Saying all of that, most of Asia has seen subdued conditions, notably in the ASX 200 and Nikkei, although we haven’t seen a sufficient injection of confidence to boost our European equity calls. An extension of yesterday’s sell-off is on the cards.
Certainly, of these two markets the ASX 200 is in the weakest position and many will be glad to roll into the new financial year despite a fairly well pronounced downtrend in play. Traders have clearly ramped up portfolio protection, seen in the ASX volatility index spiking 17% yesterday (its flat today) while the ASX put/call ratio stood at 2.11x in early trade – the highest as far as the data goes back. Our own flow today has been much more nuanced and the moves have been two-way if we take the ASX 200.

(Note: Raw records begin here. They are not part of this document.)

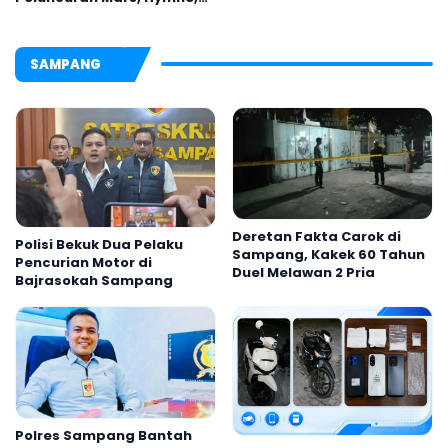
dan Buku Organisasi
SAMPANG
Deretan Fakta Carok di
Polisi Bekuk Dua Pelaku
Sampang, Kakek 60 Tahun
Pencurian Motor di
Duel Melawan 2 Pria
Bajrasokah Sampang
Polres Sampang Bantah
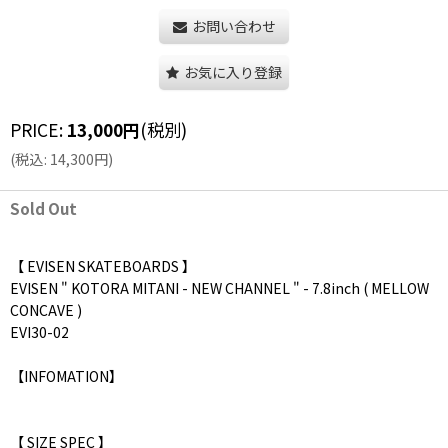
お問い合わせ
お気に入り登録
PRICE
:
13,000
円
(税別)
(
税込
:
14,300
円
)
Sold Out
【 EVISEN SKATEBOARDS 】
EVISEN " KOTORA MITANI - NEW CHANNEL " - 7.8inch ( MELLOW
CONCAVE )
EVI30-02
【INFOMATION】
【 SIZE SPEC 】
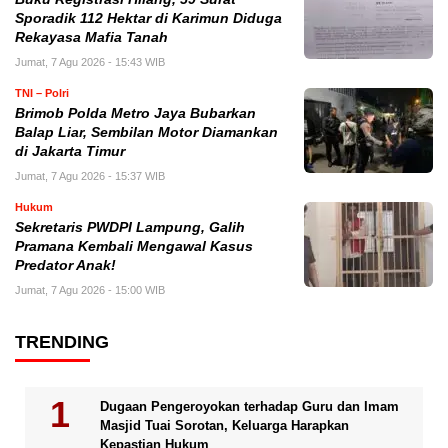
Sporadik 112 Hektar di Karimun Diduga
Rekayasa Mafia Tanah
Jumat, 7 Agu 2026 - 15:43 WIB
TNI – Polri
Brimob Polda Metro Jaya Bubarkan
Balap Liar, Sembilan Motor Diamankan
di Jakarta Timur
Jumat, 7 Agu 2026 - 15:37 WIB
Hukum
Sekretaris PWDPI Lampung, Galih
Pramana Kembali Mengawal Kasus
Predator Anak!
Jumat, 7 Agu 2026 - 15:00 WIB
TRENDING
Dugaan Pengeroyokan terhadap Guru dan Imam
Masjid Tuai Sorotan, Keluarga Harapkan
Kepastian Hukum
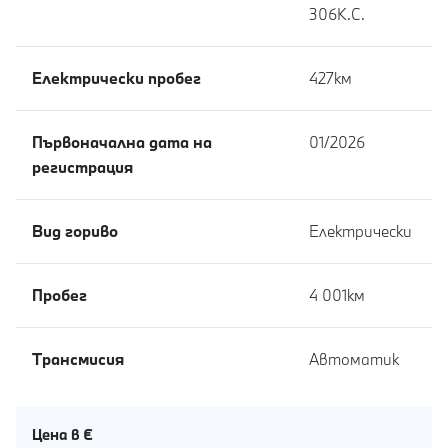
306К.С.
Eлектрически пробег
427км
Първоначална дата на
01/2026
регистрация
Вид гориво
Електрически
Пробег
4 001км
Tрансмисия
Автоматик
Цена в €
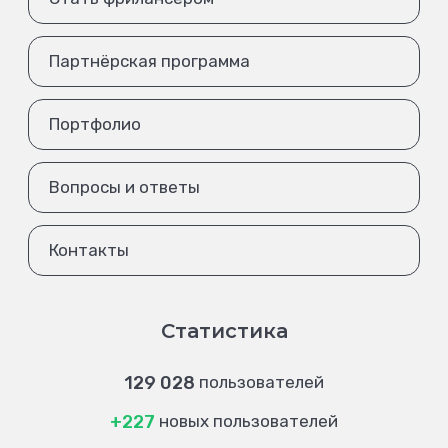
Партнёрская программа
Портфолио
Вопросы и ответы
Контакты
Статистика
129 028
пользователей
+227
новых пользователей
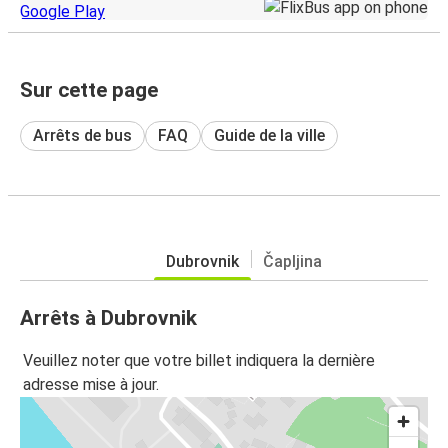
Sur cette page
Arrêts de bus
FAQ
Guide de la ville
Dubrovnik
Čapljina
Arrêts à Dubrovnik
Veuillez noter que votre billet indiquera la dernière
adresse mise à jour.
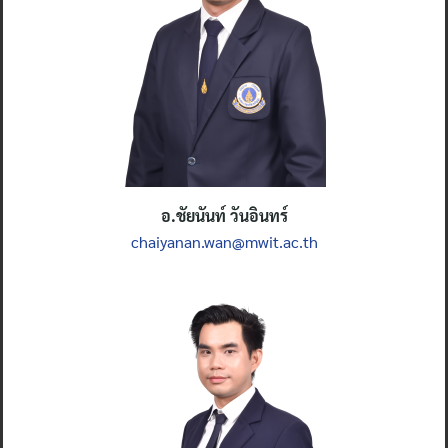
อ.ชัยนันท์ วันอินทร์
chaiyanan.wan@mwit.ac.th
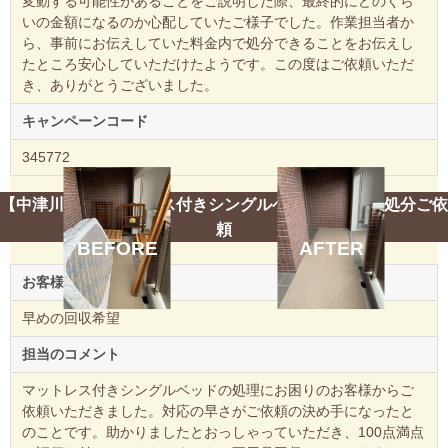
変動する可能性があることをご説明した際、最終的にどのくら
いの金額になるのか心配していたご様子でした。作業担当者か
ら、事前にお伝えしていた料金内で処分できることをお伝えし
たところ安心していただけたようです。この度はご依頼いただ
き、ありがとうございました。
キャンペーンコード
345772
【中津川市】マットレス付きシングルベッドの回収・処分ご依
頼
BEFORE
AFTER
お客様のご要望
早めの回収希望
担当のコメント
マットレス付きシングルベッドの処理にお困りのお客様からご
依頼いただきました。対応の早さがご依頼の決め手になったと
のことです。助かりましたとおっしゃっていただき、100点満点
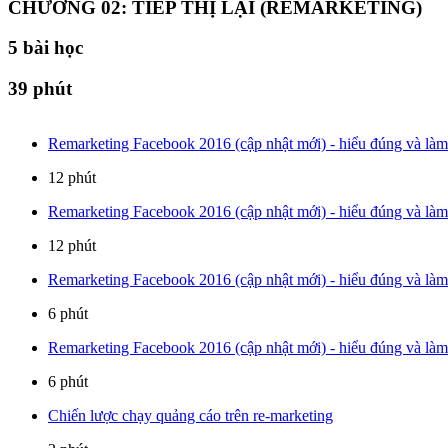
CHƯƠNG 02: TIẾP THỊ LẠI (REMARKETING)
5
bài học
39 phút
Remarketing Facebook 2016 (cập nhật mới) - hiểu đúng và làm
12 phút
Remarketing Facebook 2016 (cập nhật mới) - hiểu đúng và làm
12 phút
Remarketing Facebook 2016 (cập nhật mới) - hiểu đúng và làm
6 phút
Remarketing Facebook 2016 (cập nhật mới) - hiểu đúng và làm
6 phút
Chiến lược chạy quảng cáo trên re-marketing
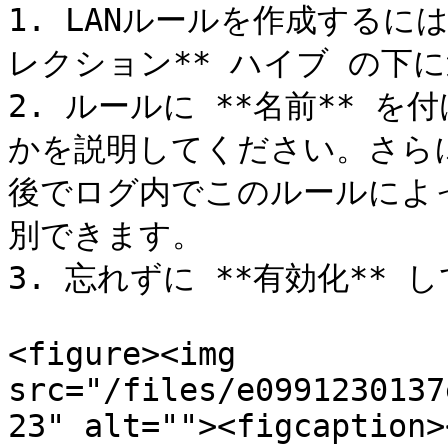
1. LANルールを作成するには
レクション** ハイブ の下に追加し
2. ルールに **名前** 
かを説明してください。さら
後でログ内でこのルールによ
別できます。

3. 忘れずに **有効化** 
<figure><img 
src="/files/e0991230137
23" alt=""><figcaption>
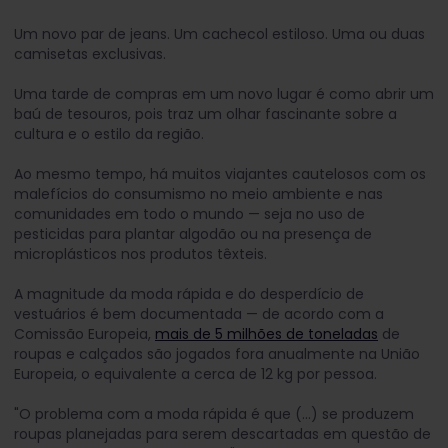
Um novo par de jeans. Um cachecol estiloso. Uma ou duas
camisetas exclusivas.
Uma tarde de compras em um novo lugar é como abrir um
baú de tesouros, pois traz um olhar fascinante sobre a
cultura e o estilo da região.
Ao mesmo tempo, há muitos viajantes cautelosos com os
malefícios do consumismo no meio ambiente e nas
comunidades em todo o mundo — seja no uso de
pesticidas para plantar algodão ou na presença de
microplásticos nos produtos têxteis.
A magnitude da moda rápida e do desperdício de
vestuários é bem documentada — de acordo com a
Comissão Europeia,
mais de 5 milhões de toneladas
de
roupas e calçados são jogados fora anualmente na União
Europeia, o equivalente a cerca de 12 kg por pessoa.
"O problema com a moda rápida é que (...) se produzem
roupas planejadas para serem descartadas em questão de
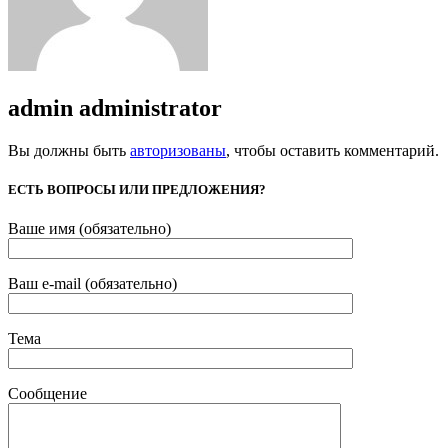
admin
administrator
Вы должны быть
авторизованы
, чтобы оставить комментарий.
ЕСТЬ ВОПРОСЫ ИЛИ ПРЕДЛОЖЕНИЯ?
Ваше имя (обязательно)
Ваш e-mail (обязательно)
Тема
Сообщение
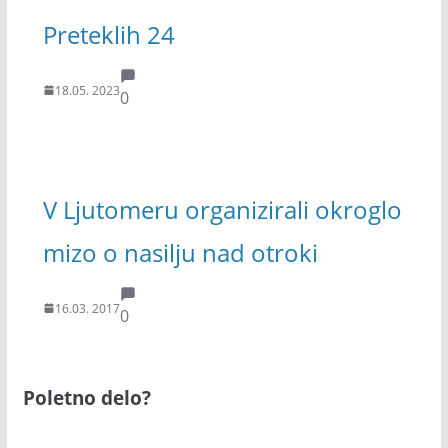
Preteklih 24
18.05. 2023
0
V Ljutomeru organizirali okroglo
mizo o nasilju nad otroki
16.03. 2017
0
Poletno delo?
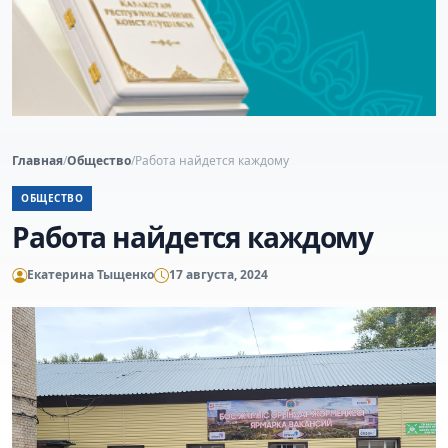
Главная
/
Общество
/
Работа найдется каждому
ОБЩЕСТВО
Работа найдется каждому
Екатерина Тыщенко
17 августа, 2024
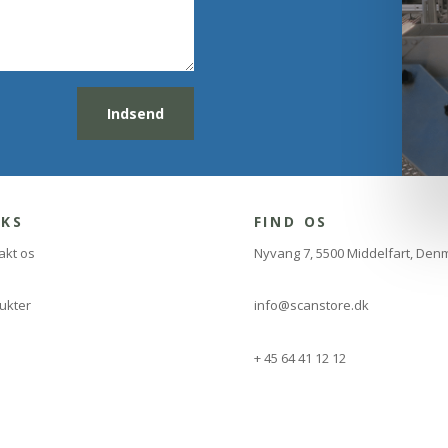
Indsend
NKS
FIND OS
akt os
Nyvang 7, 5500 Middelfart, Den
ukter
info@scanstore.dk
+ 45 64 41 12 12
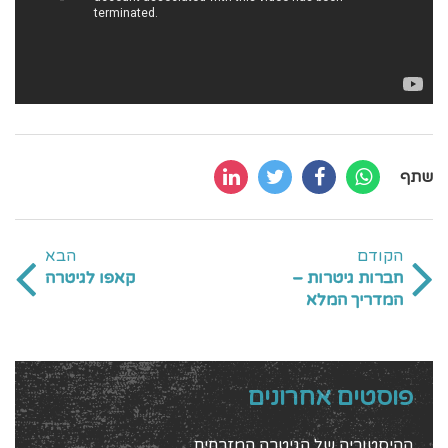
שתף
הקודם
הבא
חברות גיטרות –
קאפו לגיטרה
המדריך המלא
פוסטים אחרונים
ההיסטוריה של הגיטרה המזרחית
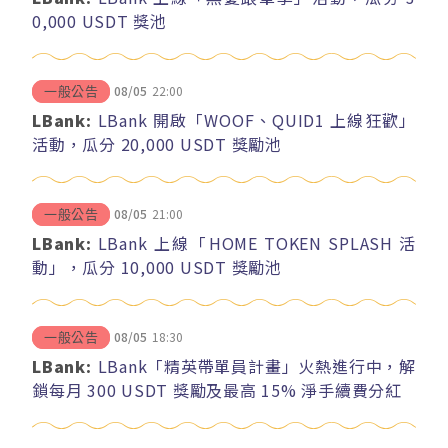
0,000 USDT 獎池
08/05
22:00
一般公告
LBank:
LBank 開啟「WOOF、QUID1 上線狂歡」
活動，瓜分 20,000 USDT 獎勵池
08/05
21:00
一般公告
LBank:
LBank 上線「HOME TOKEN SPLASH 活
動」，瓜分 10,000 USDT 獎勵池
08/05
18:30
一般公告
LBank:
LBank「精英帶單員計畫」火熱進行中，解
鎖每月 300 USDT 獎勵及最高 15% 淨手續費分紅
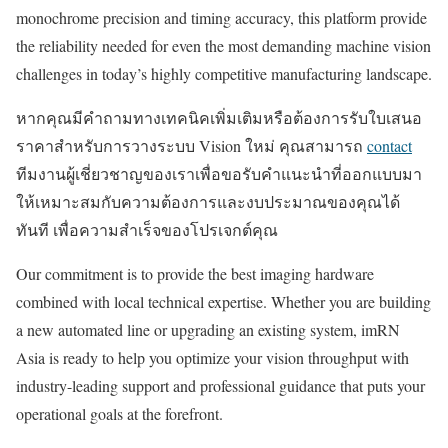
monochrome precision and timing accuracy, this platform provide
the reliability needed for even the most demanding machine vision
challenges in today’s highly competitive manufacturing landscape.
หากคุณมีคำถามทางเทคนิคเพิ่มเติมหรือต้องการรับใบเสนอ
ราคาสำหรับการวางระบบ Vision ใหม่ คุณสามารถ
contact
ทีมงานผู้เชี่ยวชาญของเราเพื่อขอรับคำแนะนำที่ออกแบบมา
ให้เหมาะสมกับความต้องการและงบประมาณของคุณได้
ทันที เพื่อความสำเร็จของโปรเจกต์คุณ
Our commitment is to provide the best imaging hardware
combined with local technical expertise. Whether you are building
a new automated line or upgrading an existing system, imRN
Asia is ready to help you optimize your vision throughput with
industry-leading support and professional guidance that puts your
operational goals at the forefront.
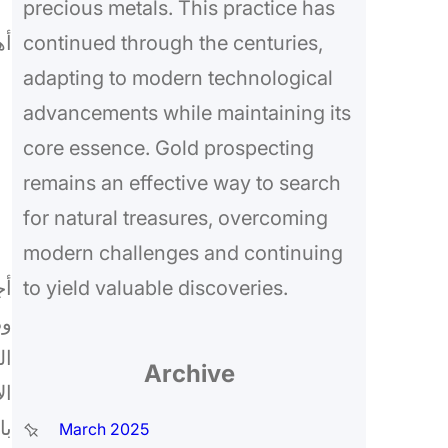
precious metals. This practice has
أه
continued through the centuries,
adapting to modern technological
advancements while maintaining its
core essence. Gold prospecting
remains an effective way to search
for natural treasures, overcoming
modern challenges and continuing
أج
to yield valuable discoveries.
وذ
ال
Archive
ال
با
March 2025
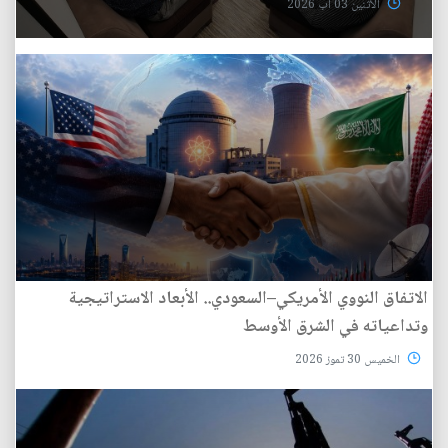
الأثنين 03 آب 2026
الاتفاق النووي الأمريكي–السعودي.. الأبعاد الاستراتيجية
وتداعياته في الشرق الأوسط
الخميس 30 تموز 2026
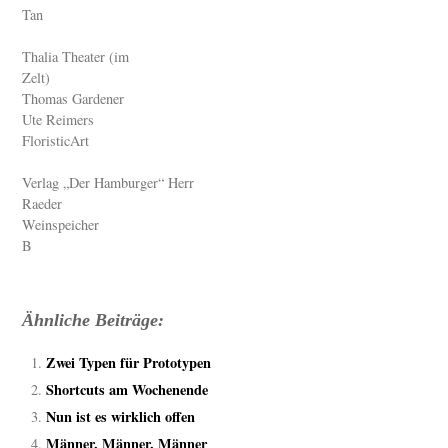
Tan
Thalia Theater (im
Zelt)
Thomas Gardener
Ute Reimers
FloristicArt
Verlag „Der Hamburger“ Herr
Raeder
Weinspeicher
B
Ähnliche Beiträge:
Zwei Typen für Prototypen
Shortcuts am Wochenende
Nun ist es wirklich offen
Männer, Männer, Männer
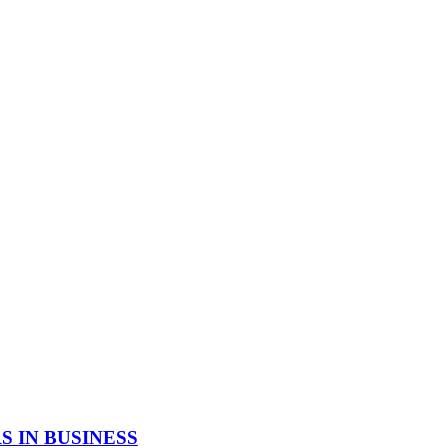
 IN BUSINESS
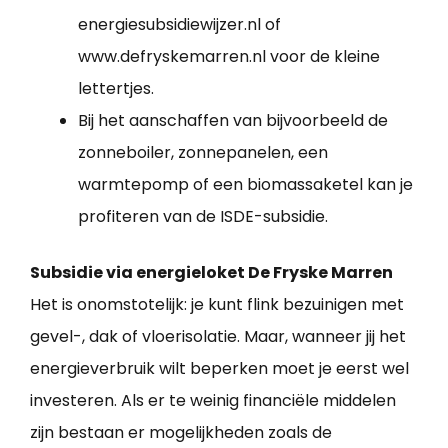
energiesubsidiewijzer.nl of
www.defryskemarren.nl voor de kleine
lettertjes.
Bij het aanschaffen van bijvoorbeeld de
zonneboiler, zonnepanelen, een
warmtepomp of een biomassaketel kan je
profiteren van de ISDE-subsidie.
Subsidie via energieloket De Fryske Marren
Het is onomstotelijk: je kunt flink bezuinigen met
gevel-, dak of vloerisolatie. Maar, wanneer jij het
energieverbruik wilt beperken moet je eerst wel
investeren. Als er te weinig financiële middelen
zijn bestaan er mogelijkheden zoals de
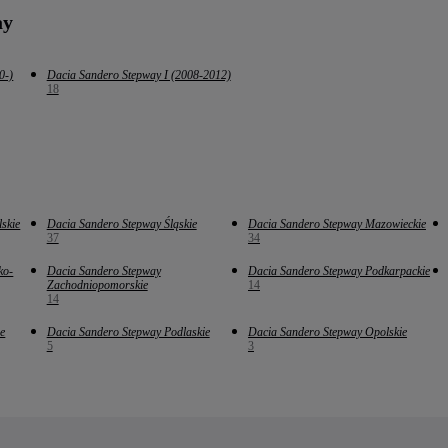
ay
0-)
Dacia Sandero Stepway I (2008-2012)
18
skie
Dacia Sandero Stepway Śląskie
Dacia Sandero Stepway Mazowieckie
37
34
ko-
Dacia Sandero Stepway
Dacia Sandero Stepway Podkarpackie
Zachodniopomorskie
14
14
e
Dacia Sandero Stepway Podlaskie
Dacia Sandero Stepway Opolskie
5
3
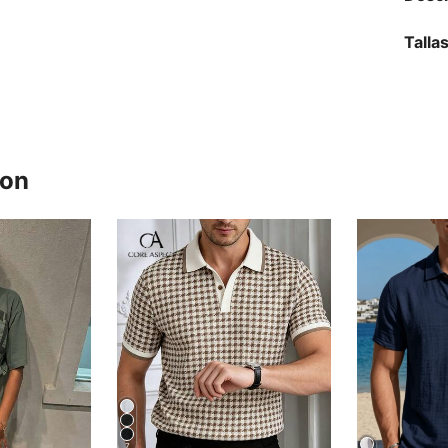
Talla
ron
7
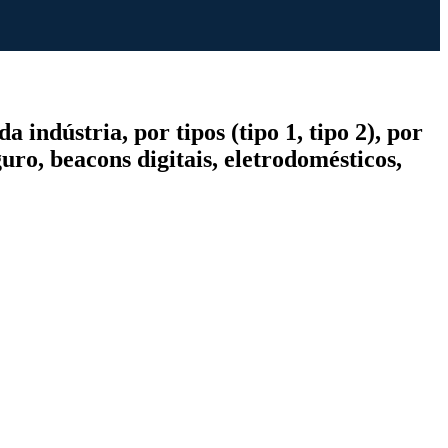
ndústria, por tipos (tipo 1, tipo 2), por
guro, beacons digitais, eletrodomésticos,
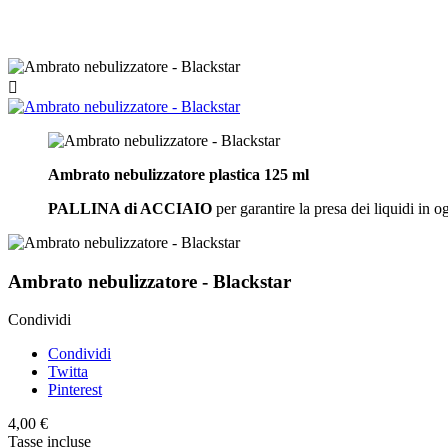

Ambrato nebulizzatore plastica 125 ml
PALLINA di ACCIAIO
per garantire la presa dei liquidi in o
Ambrato nebulizzatore - Blackstar
Condividi
Condividi
Twitta
Pinterest
4,00 €
Tasse incluse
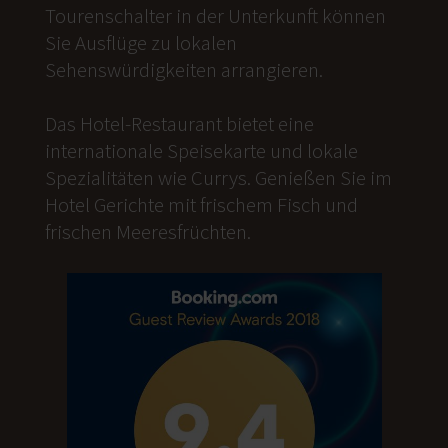
Tourenschalter in der Unterkunft können
Sie Ausflüge zu lokalen
Sehenswürdigkeiten arrangieren.
Das Hotel-Restaurant bietet eine
internationale Speisekarte und lokale
Spezialitäten wie Currys. Genießen Sie im
Hotel Gerichte mit frischem Fisch und
frischen Meeresfrüchten.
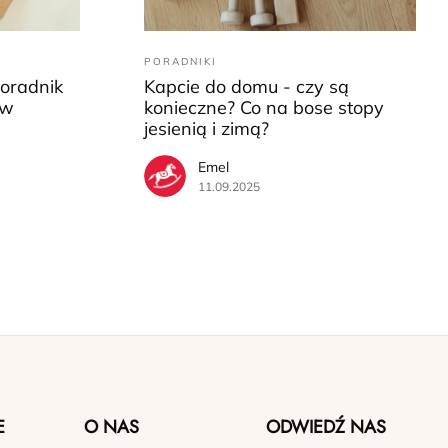
PORADNIKI
Poradnik
Kapcie do domu - czy są
ów
konieczne? Co na bose stopy
jesienią i zimą?
Emel
11.09.2025
E
O NAS
ODWIEDŹ NAS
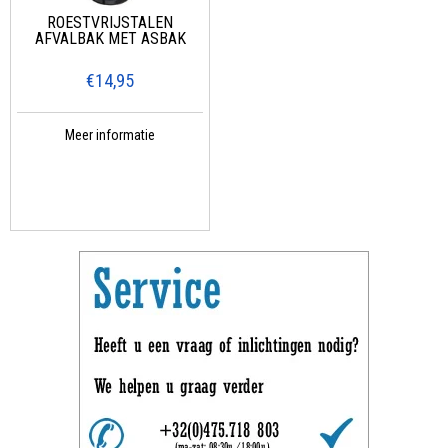
ROESTVRIJSTALEN
AFVALBAK MET ASBAK
€14,95
Meer informatie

China, as always, is a different beast. Our client business has been skewed to the buy side. 75% of all open positions on the CSI 300 are long and are therefore expecting a bounce. I see no other way but to trade China ultra-short term as the various indices could be 5% higher or lower if you hold onto a position for more than 30 minutes. This makes setting stops very tough and of course means keeping position sizing to a minimum.
Still, the news flow has ramped up and the bias here has been very market friendly indeed. It is clear the authorities are keen to promote stability and we are seeing signs the various Chinese markets are responding.
Talk of putting a halt to the IPO process helped spur some buying yesterday and it will certainly help mitigate the prospect of traders selling existing stock holdings to take part in the IPO process if it plays out.
There has also been talk of using the country’s endowment fund to buy equities, as well as cutting stamp duty, while the PBoC has furthermore cut the seven-day repo rate by 20 basis points to 2.5%.
It seems that the market is keen to deleverage but for today the bulls are being enticed into longs courtesy of further (and potential) central bank and governmental initiatives.